Policing made up the bulk of the cost, with an estimated $590,000 incurred from the Oct. 15 launch of the protest to Dec. 15. The city says that number was largely due to overtime costs and additional deployment.

Almost $400,000 of the policing cost was spent by Oct. 20, according to the memo.

Engineering cost $345,878 during the same period, with $127,124 being spent during the first two weeks of the protest.

Staffing the Emergency Operations Centre cost $28,494 while Vancouver fire services cost $16,730.

Ballem said the cost was curbed by dispatching fire department staff to monitor the protest, which "allowed us to significantly reduce the VPD presence where the costs are significant."

The city manager also compared Vancouver's expenditures with other North American cities, such as Portland, Oregon and Oakland, California, which racked up more than $1.4 million and $2.4 million respectively in policing and park restoration alone.

New York spent more than $7 million in police overtime alone, according to the memo. Data from Toronto, Calgary and Edmonton was not available.

Ballem lauded the city for managing the protest without resorting to the same violence and crowd control tactics employed by some international cities to break up their local Occupy movements.

"The City can be proud of the peaceful resolution to the protest in Vancouver," she wrote.

The protest and associated costs are expected to continue, however. Participants say the Occupy Vancouver movement is also far from over, despite having been without a steady encampment site since late November.

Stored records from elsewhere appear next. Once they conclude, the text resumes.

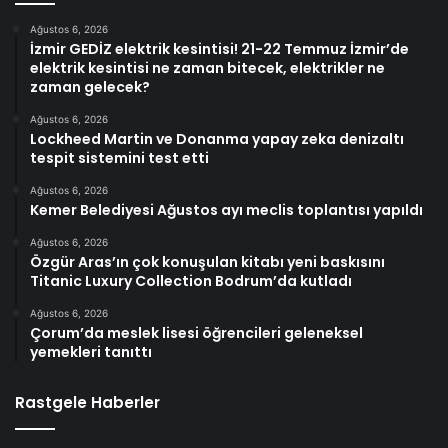
Ağustos 6, 2026
İzmir GEDİZ elektrik kesintisi! 21-22 Temmuz İzmir’de
elektrik kesintisi ne zaman bitecek, elektrikler ne
zaman gelecek?
Ağustos 6, 2026
Lockheed Martin ve Donanma yapay zeka denizaltı
tespit sistemini test etti
Ağustos 6, 2026
Kemer Belediyesi Ağustos ayı meclis toplantısı yapıldı
Ağustos 6, 2026
Özgür Aras’ın çok konuşulan kitabı yeni baskısını
Titanic Luxury Collection Bodrum’da kutladı
Ağustos 6, 2026
Çorum’da meslek lisesi öğrencileri geleneksel
yemekleri tanıttı
Rastgele Haberler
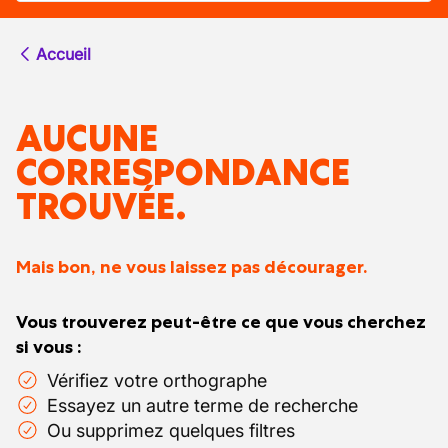
Accueil
AUCUNE
CORRESPONDANCE
TROUVÉE.
Mais bon, ne vous laissez pas décourager.
Vous trouverez peut-être ce que vous cherchez
si vous :
Vérifiez votre orthographe
Essayez un autre terme de recherche
Ou supprimez quelques filtres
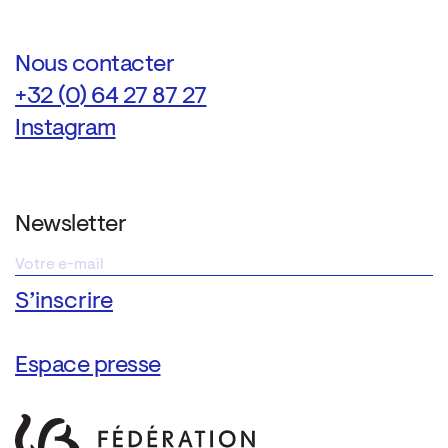
Nous contacter
+32 (0) 64 27 87 27
Instagram
Newsletter
Espace presse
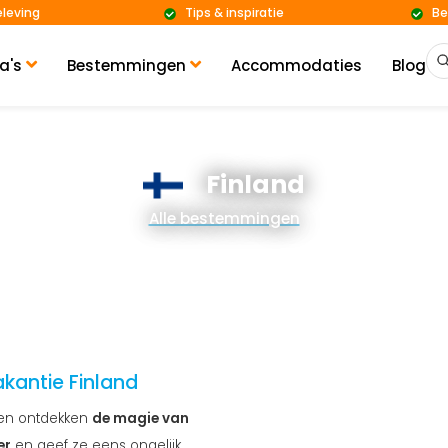
eleving
Tips & inspiratie
Be
a's
Bestemmingen
Accommodaties
Blog
Finland
Alle bestemmingen
kantie Finland
en ontdekken
de magie van
er
en geef ze eens ongelijk.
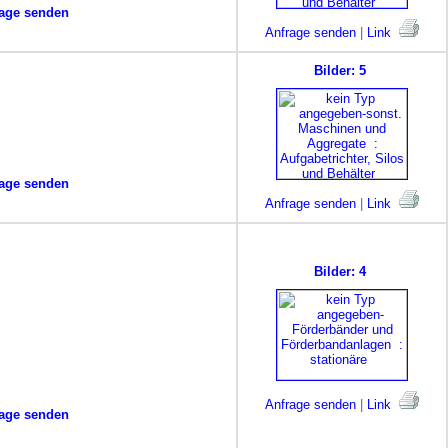
age senden
Anfrage senden
|
Link
Bilder: 5
age senden
Anfrage senden
|
Link
Bilder: 4
Anfrage senden
|
Link
age senden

Occupiers say they will continue to demonstrate, and recently organized sparsely attended protests at Port Metro Vancouver and a Department of Fisheries and Oceans office.

In a statement emailed to CTV News, protester Min Reyes wondered why some people are so intent on reducing the Occupy movement to a matter of money.

"What kind of society and government officials decide to put a price tag on the political expression of its citizenry?" she wrote.

"Why do we focus so much on the price of a social movement that aims at expressing Canadians' political frustration and demands?... Does everything in our lives, including our ability to freely and peacefully assemble, really comes down to budgeting?"